Le littoral de Sète et de Frontignan connaîtra des bouleversements majeurs d'ici à la fin du siècle. Selon les projections présentées par Sète Agglopôle Méditerranée, la pointe du Barrou, bande de terre avancée dans la lagune, pourrait disparaître presque totalement à l'horizon 2100, notamment dans un scénario de réchauffement de +4°C. Cette disparition entraînerait la perte de 15 hectares, de plus de 300 logements, du lycée de la Mer et du port conchylicole.
Les lidos de Frontignan et de Sète devraient être grignotés dès 2050, tandis que les Aresquiers, Frontignan Plage, la Grande Palude à Vic-la-Gardiole, ainsi que des maisons du quartier du Pont-Levis et de la rue des Loriots à Sète, seront partiellement ou totalement ennoyés à la fin du siècle ou au début du siècle suivant.
Une stratégie de transparence face aux risques
Loïc Linarès, président de Sète Agglopôle Méditerranée, a choisi d'assumer une communication ouverte sur ces risques : « J'ai fait le pari de dire "Ne cachons pas les choses, faisons confiance à l'intelligence collective" ». Il reconnaît mesurer « la défiance envers les élus et en même temps une très forte attente ». Selon lui, les solutions techniques ne résoudront pas tout : « Il nous faut revenir à de l'humilité, on ne peut pas tout maîtriser, on doit se questionner par rapport au vivant ».

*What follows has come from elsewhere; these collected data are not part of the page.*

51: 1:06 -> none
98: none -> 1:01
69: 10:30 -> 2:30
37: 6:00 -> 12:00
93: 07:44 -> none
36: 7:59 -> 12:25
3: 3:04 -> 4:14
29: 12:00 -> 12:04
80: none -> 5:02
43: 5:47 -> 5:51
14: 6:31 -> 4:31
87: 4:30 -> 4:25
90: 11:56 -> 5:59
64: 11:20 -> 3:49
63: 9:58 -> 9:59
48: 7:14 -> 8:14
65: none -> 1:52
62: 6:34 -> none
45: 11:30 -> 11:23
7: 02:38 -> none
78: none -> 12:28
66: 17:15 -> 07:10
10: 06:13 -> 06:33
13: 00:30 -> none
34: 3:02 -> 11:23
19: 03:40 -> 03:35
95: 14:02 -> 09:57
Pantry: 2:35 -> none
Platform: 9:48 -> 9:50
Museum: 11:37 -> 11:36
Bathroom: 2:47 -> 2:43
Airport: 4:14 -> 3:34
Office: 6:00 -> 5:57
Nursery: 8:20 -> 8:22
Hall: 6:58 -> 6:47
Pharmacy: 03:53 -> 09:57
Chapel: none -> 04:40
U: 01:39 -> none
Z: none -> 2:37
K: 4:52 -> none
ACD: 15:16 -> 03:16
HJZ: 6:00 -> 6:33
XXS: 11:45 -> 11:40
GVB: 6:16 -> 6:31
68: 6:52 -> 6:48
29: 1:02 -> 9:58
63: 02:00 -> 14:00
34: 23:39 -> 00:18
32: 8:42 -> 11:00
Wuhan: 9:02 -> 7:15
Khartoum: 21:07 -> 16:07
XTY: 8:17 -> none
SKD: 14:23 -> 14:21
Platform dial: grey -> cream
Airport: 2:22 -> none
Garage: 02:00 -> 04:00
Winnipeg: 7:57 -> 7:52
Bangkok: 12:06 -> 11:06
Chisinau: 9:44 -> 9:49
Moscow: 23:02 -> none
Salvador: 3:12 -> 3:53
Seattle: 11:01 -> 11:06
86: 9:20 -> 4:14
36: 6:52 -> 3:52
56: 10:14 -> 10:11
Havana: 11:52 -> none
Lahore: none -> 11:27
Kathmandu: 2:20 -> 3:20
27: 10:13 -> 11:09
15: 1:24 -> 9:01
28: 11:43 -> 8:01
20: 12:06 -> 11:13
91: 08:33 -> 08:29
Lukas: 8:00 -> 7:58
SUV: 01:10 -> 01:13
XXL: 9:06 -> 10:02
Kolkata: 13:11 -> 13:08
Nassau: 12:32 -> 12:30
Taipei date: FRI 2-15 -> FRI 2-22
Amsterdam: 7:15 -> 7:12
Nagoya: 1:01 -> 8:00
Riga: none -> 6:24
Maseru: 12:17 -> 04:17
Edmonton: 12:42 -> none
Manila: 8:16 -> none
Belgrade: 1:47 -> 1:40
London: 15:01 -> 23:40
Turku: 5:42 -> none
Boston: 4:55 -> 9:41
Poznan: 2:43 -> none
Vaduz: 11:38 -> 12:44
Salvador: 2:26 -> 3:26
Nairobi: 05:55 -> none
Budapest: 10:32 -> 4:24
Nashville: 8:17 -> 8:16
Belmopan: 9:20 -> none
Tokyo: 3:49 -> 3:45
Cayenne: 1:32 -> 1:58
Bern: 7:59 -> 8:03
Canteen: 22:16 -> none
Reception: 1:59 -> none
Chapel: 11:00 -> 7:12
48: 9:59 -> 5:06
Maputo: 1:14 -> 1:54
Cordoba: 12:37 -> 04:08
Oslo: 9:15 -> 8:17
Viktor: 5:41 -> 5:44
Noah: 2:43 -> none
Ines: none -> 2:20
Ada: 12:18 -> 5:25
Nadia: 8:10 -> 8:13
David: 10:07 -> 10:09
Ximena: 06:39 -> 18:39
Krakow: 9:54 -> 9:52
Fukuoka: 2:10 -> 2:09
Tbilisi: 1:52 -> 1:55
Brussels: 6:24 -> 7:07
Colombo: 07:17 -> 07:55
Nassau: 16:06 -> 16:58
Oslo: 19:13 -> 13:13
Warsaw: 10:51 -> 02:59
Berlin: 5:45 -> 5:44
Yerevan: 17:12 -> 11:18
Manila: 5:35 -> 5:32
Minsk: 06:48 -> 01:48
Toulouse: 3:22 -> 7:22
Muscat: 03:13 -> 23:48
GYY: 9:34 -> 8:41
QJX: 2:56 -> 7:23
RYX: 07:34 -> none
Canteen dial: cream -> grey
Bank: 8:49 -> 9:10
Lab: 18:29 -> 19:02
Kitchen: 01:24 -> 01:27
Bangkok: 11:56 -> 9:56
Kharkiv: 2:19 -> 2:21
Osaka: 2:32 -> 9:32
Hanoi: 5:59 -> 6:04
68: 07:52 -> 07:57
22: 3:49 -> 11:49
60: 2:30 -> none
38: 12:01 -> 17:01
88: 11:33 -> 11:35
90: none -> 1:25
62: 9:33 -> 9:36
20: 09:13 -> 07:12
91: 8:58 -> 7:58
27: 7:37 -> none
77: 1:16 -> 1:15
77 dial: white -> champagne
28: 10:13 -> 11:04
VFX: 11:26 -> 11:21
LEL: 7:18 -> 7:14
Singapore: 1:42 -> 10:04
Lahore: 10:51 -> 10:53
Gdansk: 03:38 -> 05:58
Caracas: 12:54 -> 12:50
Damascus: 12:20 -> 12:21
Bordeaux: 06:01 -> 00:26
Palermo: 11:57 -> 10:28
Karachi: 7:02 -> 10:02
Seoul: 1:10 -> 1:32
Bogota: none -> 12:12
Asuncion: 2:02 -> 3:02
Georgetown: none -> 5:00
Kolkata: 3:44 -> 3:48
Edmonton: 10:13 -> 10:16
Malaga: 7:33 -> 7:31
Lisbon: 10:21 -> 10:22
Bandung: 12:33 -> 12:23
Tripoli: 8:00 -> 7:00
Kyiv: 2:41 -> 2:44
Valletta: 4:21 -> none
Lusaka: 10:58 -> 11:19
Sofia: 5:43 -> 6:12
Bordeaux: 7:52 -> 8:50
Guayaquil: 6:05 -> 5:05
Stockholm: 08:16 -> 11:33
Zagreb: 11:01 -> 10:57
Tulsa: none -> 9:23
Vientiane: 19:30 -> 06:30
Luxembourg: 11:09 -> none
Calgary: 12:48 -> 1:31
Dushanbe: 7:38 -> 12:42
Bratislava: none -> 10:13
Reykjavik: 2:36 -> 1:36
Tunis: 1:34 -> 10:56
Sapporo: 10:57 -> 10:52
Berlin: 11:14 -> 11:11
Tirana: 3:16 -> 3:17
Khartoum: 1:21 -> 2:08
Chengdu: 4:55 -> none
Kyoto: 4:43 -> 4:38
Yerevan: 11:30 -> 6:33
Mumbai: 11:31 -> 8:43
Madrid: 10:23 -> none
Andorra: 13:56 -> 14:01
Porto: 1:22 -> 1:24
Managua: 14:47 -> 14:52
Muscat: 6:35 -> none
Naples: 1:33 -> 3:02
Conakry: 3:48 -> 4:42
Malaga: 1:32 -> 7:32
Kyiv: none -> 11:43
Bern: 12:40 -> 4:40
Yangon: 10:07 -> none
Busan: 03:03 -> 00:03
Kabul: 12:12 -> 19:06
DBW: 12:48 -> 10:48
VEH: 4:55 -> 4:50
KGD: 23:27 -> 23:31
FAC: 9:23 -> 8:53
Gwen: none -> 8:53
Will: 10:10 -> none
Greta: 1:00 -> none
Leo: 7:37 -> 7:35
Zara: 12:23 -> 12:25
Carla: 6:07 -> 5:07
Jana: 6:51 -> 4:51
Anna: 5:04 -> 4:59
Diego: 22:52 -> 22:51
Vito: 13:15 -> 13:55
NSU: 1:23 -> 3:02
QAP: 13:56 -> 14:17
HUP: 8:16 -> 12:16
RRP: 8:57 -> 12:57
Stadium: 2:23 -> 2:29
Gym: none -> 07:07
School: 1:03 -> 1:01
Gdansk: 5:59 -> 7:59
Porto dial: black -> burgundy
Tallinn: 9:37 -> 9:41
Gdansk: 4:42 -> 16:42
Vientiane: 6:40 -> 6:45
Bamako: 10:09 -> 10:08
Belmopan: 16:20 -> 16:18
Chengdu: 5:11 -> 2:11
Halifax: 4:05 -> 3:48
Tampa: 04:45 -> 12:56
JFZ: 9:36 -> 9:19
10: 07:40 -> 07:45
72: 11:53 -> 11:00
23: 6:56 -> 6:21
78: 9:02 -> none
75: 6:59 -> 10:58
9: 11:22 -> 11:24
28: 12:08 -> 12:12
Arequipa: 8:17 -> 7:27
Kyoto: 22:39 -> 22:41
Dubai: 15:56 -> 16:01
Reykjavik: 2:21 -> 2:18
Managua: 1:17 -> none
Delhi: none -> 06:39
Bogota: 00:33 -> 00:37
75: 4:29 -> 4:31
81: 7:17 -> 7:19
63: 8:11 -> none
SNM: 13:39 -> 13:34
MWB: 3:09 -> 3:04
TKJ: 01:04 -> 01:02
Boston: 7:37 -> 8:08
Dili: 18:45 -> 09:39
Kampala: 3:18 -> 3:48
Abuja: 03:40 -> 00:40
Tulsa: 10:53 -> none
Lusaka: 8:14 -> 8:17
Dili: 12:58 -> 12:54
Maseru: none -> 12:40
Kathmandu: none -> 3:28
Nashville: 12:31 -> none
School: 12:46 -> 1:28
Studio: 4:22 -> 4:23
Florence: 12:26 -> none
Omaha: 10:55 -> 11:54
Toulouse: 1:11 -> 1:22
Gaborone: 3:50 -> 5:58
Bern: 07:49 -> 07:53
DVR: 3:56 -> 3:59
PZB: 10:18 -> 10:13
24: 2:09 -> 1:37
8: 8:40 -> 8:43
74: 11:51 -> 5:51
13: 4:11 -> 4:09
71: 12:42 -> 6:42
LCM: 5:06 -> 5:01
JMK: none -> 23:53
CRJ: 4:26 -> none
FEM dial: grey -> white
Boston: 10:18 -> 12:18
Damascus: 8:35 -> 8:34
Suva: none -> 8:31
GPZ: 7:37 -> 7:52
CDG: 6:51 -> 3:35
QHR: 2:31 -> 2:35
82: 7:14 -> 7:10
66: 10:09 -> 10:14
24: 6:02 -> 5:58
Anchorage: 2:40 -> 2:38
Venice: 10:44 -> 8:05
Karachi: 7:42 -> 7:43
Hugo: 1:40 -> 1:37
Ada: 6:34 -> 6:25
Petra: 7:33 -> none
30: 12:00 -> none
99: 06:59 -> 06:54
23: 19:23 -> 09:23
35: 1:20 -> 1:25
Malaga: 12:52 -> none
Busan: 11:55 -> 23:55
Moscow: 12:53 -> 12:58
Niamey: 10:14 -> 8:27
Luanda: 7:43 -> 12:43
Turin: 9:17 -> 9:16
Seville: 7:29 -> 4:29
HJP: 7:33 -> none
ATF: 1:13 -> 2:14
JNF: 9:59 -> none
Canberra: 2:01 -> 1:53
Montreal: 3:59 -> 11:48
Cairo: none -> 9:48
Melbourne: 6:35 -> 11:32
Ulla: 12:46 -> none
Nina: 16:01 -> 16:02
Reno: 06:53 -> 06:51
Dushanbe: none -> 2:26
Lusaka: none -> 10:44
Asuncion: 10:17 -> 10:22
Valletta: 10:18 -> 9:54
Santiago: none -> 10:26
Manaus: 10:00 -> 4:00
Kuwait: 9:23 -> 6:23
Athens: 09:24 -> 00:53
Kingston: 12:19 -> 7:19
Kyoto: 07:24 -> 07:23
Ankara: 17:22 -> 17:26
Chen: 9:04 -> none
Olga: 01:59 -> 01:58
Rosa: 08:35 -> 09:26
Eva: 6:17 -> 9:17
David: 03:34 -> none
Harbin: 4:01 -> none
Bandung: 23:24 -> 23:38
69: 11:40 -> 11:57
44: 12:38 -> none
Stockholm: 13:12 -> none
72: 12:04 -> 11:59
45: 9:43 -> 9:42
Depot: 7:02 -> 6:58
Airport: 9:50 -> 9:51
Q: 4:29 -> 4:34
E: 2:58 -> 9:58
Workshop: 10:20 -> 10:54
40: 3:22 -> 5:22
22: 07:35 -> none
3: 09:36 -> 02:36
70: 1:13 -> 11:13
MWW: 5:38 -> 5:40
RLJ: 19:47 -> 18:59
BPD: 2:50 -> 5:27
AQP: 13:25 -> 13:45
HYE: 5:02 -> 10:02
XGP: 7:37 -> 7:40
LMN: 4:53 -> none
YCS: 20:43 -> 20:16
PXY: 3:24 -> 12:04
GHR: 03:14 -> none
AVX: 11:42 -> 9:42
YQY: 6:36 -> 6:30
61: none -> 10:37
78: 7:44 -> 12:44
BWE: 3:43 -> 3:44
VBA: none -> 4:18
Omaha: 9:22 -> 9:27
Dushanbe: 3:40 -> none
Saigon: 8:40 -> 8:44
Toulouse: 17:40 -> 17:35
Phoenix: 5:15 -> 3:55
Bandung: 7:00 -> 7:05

Chaque territoire présente des spécificités. À Frontignan, la Gardiole offre un « rétro-littoral » permettant de relocaliser des habitations, contrairement à Palavas qui « a de l'eau devant et derrière », souligne Loïc Linarès.
Des projets d'adaptation et de reconstruction
Le Département de l'Hérault a lancé un concours baptisé « Habiter le littoral, demain ! », remporté par l'agence Archiles, qui propose des maisons sur pilotis, une transparence hydraulique et des passerelles en hauteur. Le site support était celui des Hierles à Frontignan. Des universitaires, comme Hélène Rey-Valette de l'université de Montpellier, ont piloté un guide national nommé « Agir autrement » pour co-construire des trajectoires d'adaptation.
Yvon Iziquel, chef de projet transition écologique à Sète Agglopôle Méditerranée, explique que « dans le scénario du pire, presque toute la pointe est sous l'eau, il faudra déconstruire, renaturer et reloger ». L'idée serait de rebâtir à la base de la pointe, en densifiant avec des constructions de R+2 maximum ou des extensions, car les riverains ont exprimé leur refus des grands immeubles.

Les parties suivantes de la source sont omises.